Чан вроде и хотел заткнуться, однако не мог. Рассказывал судорожно, как в день всех влюблённых подкинул валентинку на стол Ли. Усмехнулся, вспоминая, сколько шоколада и рукописных открыток там лежало: даже если сам Ли ни с кем не общался, фанатов у него оказалось много. Чересчур много. И тот день как раз стал точкой невозврата в их странных отношениях. Когда поздним вечером, у самых ворот школы, Минхо нагнал Чана и, задыхаясь после бега, протянул ему ответную валентинку. Прошептал стыдливо, что его почерк слишком выделяющийся, чтобы не знать, кому письмо принадлежит. После этого они стали общаться больше, чаще, и держаться за руки — ничего свыше этого. Настолько было хорошо просто сидеть рядом, помогать друг другу с решением каких-то заданий, а после вместе кушать на крыше. Такое крохотное счастье продолжалось до самого выпуска Бан Чана. В последний же день он сделал самое глупое и боязливое предложение в своей жизни: позвал Минхо после окончания школы с собой, в Сеул. В тот скомканный разговор Ли впервые заплакал и замотал головой, потому что Бан предложил стать его парой. Навсегда. Испугался, не знал, что делать в отношениях, и твердил об испорченной жизни. Без конца повторял, какая он не пара Чану. Но тот слишком влюбился, хотел видеть Минхо рядом с собой, чтобы однажды решиться и поцеловать.

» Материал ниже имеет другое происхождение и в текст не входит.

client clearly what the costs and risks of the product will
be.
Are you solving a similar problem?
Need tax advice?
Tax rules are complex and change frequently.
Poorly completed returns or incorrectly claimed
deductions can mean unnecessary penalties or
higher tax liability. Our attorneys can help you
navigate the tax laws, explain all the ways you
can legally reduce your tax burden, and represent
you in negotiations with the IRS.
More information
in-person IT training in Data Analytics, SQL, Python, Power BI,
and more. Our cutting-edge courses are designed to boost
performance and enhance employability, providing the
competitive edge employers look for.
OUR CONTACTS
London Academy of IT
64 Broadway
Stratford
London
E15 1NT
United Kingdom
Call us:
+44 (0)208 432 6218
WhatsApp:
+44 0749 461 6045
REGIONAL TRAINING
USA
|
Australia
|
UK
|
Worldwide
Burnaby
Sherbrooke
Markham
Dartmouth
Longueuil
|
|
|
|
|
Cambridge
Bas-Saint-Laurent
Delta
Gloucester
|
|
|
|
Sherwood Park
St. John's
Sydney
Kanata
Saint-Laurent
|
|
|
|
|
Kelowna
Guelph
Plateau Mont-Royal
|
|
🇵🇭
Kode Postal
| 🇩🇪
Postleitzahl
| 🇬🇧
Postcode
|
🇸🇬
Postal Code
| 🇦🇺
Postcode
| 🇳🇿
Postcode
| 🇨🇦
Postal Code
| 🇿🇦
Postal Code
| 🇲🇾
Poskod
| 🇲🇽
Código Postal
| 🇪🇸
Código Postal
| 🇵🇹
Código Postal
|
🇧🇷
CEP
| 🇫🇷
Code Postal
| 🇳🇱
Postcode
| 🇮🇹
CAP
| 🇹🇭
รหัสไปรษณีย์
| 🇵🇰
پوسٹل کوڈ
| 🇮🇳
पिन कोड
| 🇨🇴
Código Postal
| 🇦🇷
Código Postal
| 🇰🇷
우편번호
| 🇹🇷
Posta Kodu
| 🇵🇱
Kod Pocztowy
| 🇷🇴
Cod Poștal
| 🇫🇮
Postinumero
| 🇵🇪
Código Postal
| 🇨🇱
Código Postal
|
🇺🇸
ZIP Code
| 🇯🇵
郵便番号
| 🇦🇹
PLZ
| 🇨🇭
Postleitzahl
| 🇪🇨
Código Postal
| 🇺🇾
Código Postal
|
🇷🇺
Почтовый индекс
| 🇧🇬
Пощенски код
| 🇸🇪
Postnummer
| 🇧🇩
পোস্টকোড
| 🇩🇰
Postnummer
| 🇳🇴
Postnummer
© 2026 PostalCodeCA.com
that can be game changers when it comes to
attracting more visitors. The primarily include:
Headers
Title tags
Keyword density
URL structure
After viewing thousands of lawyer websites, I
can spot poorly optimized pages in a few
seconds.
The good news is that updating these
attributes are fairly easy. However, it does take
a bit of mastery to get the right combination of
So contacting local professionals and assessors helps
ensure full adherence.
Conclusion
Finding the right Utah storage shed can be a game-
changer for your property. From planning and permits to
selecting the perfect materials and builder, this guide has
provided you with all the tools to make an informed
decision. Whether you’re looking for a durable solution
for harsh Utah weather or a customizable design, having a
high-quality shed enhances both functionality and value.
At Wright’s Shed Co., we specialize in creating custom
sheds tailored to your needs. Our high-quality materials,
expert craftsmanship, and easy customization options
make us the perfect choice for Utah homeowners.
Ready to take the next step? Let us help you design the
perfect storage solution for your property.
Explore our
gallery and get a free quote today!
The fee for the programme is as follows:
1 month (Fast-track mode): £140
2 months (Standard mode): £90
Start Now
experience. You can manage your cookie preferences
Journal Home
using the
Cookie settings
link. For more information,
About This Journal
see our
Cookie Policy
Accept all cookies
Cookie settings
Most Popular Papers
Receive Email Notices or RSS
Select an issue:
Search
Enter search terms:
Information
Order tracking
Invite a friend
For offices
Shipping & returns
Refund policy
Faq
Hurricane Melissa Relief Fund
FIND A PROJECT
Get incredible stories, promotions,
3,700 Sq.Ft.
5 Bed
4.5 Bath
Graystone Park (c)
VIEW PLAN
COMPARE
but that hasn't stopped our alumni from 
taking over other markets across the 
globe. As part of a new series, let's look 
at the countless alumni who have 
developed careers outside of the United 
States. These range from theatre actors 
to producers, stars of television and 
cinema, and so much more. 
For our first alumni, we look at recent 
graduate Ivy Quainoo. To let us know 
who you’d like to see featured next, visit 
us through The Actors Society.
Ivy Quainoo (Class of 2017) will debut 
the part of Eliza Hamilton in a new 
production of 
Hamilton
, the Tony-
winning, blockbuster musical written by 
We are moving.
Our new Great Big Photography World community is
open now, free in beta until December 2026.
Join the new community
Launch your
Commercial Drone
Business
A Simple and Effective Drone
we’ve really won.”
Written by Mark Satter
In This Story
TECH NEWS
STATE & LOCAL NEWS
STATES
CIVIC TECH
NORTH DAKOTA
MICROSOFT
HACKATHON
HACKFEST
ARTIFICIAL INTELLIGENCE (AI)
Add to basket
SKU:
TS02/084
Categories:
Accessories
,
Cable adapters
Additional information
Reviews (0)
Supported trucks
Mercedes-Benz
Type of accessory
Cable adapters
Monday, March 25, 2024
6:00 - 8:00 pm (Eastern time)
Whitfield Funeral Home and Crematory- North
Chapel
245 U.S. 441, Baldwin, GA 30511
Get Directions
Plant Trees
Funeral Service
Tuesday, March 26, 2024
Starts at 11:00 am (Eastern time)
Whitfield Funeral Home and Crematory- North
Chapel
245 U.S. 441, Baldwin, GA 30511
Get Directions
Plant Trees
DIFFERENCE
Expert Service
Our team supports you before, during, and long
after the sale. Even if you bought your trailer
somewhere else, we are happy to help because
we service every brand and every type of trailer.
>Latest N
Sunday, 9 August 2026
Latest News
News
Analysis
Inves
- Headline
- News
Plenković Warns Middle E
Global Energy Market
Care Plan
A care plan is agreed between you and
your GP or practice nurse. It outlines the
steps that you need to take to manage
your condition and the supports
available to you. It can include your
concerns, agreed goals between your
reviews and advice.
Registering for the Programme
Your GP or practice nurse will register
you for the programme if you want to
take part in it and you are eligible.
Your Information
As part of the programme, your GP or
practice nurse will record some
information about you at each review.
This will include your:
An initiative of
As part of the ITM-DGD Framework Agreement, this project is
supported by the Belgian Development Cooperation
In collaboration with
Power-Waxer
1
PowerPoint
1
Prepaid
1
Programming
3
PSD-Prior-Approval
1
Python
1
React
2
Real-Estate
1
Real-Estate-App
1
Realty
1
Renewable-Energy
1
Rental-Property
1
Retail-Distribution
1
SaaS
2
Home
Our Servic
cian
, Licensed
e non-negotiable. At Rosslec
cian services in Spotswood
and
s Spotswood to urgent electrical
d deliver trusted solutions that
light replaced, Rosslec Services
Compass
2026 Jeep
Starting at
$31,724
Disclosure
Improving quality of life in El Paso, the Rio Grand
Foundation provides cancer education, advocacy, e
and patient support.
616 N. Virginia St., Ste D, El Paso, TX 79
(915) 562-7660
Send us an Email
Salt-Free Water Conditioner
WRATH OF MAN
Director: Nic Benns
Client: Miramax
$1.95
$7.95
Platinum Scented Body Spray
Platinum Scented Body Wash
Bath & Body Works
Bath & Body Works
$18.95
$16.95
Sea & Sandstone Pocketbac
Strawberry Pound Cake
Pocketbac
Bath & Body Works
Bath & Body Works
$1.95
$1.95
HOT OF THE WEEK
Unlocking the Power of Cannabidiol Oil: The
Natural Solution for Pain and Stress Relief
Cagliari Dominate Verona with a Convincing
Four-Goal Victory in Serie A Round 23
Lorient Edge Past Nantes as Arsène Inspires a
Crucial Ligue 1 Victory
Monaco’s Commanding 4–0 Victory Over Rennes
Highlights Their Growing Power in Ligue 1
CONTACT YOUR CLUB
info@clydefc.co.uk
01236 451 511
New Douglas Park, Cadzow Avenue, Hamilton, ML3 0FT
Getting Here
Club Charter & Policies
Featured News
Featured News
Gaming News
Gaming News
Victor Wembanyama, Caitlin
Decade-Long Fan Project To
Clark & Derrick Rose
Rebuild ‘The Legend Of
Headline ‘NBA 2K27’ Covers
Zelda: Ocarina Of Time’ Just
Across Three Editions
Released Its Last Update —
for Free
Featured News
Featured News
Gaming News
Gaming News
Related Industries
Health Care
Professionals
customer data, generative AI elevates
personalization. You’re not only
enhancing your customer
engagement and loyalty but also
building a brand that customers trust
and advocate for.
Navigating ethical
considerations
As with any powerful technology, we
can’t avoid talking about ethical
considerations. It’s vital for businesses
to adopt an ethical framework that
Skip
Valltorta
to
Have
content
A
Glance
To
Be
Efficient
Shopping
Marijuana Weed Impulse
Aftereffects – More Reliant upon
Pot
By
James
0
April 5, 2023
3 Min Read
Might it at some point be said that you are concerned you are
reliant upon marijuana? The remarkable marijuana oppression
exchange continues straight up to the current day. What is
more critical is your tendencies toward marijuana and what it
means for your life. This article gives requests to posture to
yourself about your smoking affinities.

Вот мечтам иногда и суждено было сбываться. Один университет, проживание в одном общежитии, растущее под рёбрами счастье и дозволение обниматься наедине. Всё такое робкое, трепетное, хотя Минхо вёл себя невозможно открыто к миру, будто год изменил его. Тот год, за который они не виделись, а только переписывались и созванивались по видеосвязи. Но когда Чан встретил его в аэропорту, новенького студента с огненно-рыжими волосами, поступившего на танцевальное направление, то не сдержался. Обнял крепко-крепко и не выпускал несколько минут, пока Минхо прижимался в ответ, наплевав на всех вокруг, и тихо плакал. Снова. Второй и последний раз плакал так сильно от счастья. Время же общения возобновившегося, расширившего рамки и границы, сводило обоих с ума. Чан подмечал перемены, радость, спокойствие. Минхо терялся же в новых ощущениях, в заботе, отличной от той, какую ему дарили дома. А ещё отдавался танцам с невообразимой страстью, за чем и любил украдкой наблюдать Бан. С далёких школьных дней помнил, как Ли посещал занятия в самые поздние часы, когда почти никого не было, лишь бы не стесняться своего тела. И всё будто стало таким, какое в подсознании уже отрисовалось давно: трепетным. Через год присоединился и Хёнджин ко всему растущему шуму и веселью, и его Чан принял, как неотъемлемую часть жизнь того, по кому сердце трепыхалось без конца в счастливых ударах. Судьба тогда была добра и нежна, даже несмотря на то, что оба так и не озвучивали свой статус друг для друга. Их отношения в те годы до сих пор Чану мерещились чудом, чем-то внеземным, оба были чудовищно влюблены в какую-то возвышенность.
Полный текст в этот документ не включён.